In Europe, some countries have a better record than others in applying the directive and trying to stop illegal exports, with southern EU states lagging behind.

But even where officials try to enforce the rules, there are challenges. These include distinguishing between second-hand goods - which are legal to export - and e-waste, and the fact that collection and recycling targets are out of line with the growing amount of electronics generated.

"We have 27 European member states but there are more than 100 collection systems and every system has another weak spot," says Mr Huijbregts.

There are plenty of opportunities for the brokers involved in illegal e-waste trafficking to siphon off e-waste.
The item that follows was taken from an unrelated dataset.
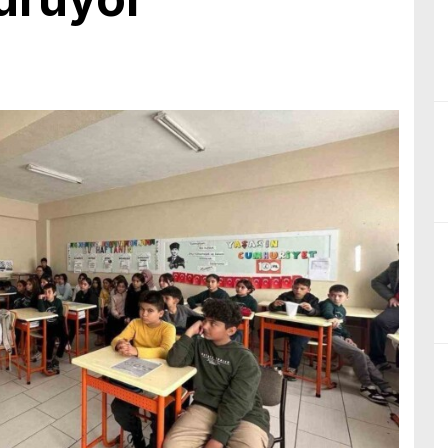
birliğiyle hayata geçireceğimiz çalışmalar üzerine verimli bir görüşm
"You don't need a truck, you don't need a crane, you don't need a digger," says Mr Florenz. "You only need an office, some connections, and you have to know the regulations and the border and customs."

Alongside environmental damage in the developing world, Mr Florenz has an additional concern - that Europe is buying then losing large quantities of increasingly scarce raw materials contained in e-waste.

And the more these materials fall into the hands of illegal brokers, the tougher it is for companies like Sims Recycling Solutions, which processes much of the e-waste generated in the Netherlands.

There have been e-waste prosecutions in EU states, including the Netherlands and the UK. But observers are worried that they have not produced the kind of penalties that could serve as a deterrent.

"In some countries it can be 200 euros ($260; £165) which, if you look to the profits that they make, is nothing," says Nancy Isarin, an expert on waste shipment with the European environmental network Impel.

"Other countries might have higher fines, but they are never actually implemented."

Beyond tightening controls within the EU, campaigners point to the need to ensure second-hand electronics sent to developing countries for charity are disposed of correctly.

And they flag up broader challenges - getting electronics companies to design greener products and weaning consumers off their electronics habit.

"You have to do everything you can to enforce the laws you have in place and make people pay the costs of what they're doing," says Mr Puckett. "And that ultimately is a really good thing as it drives greener production."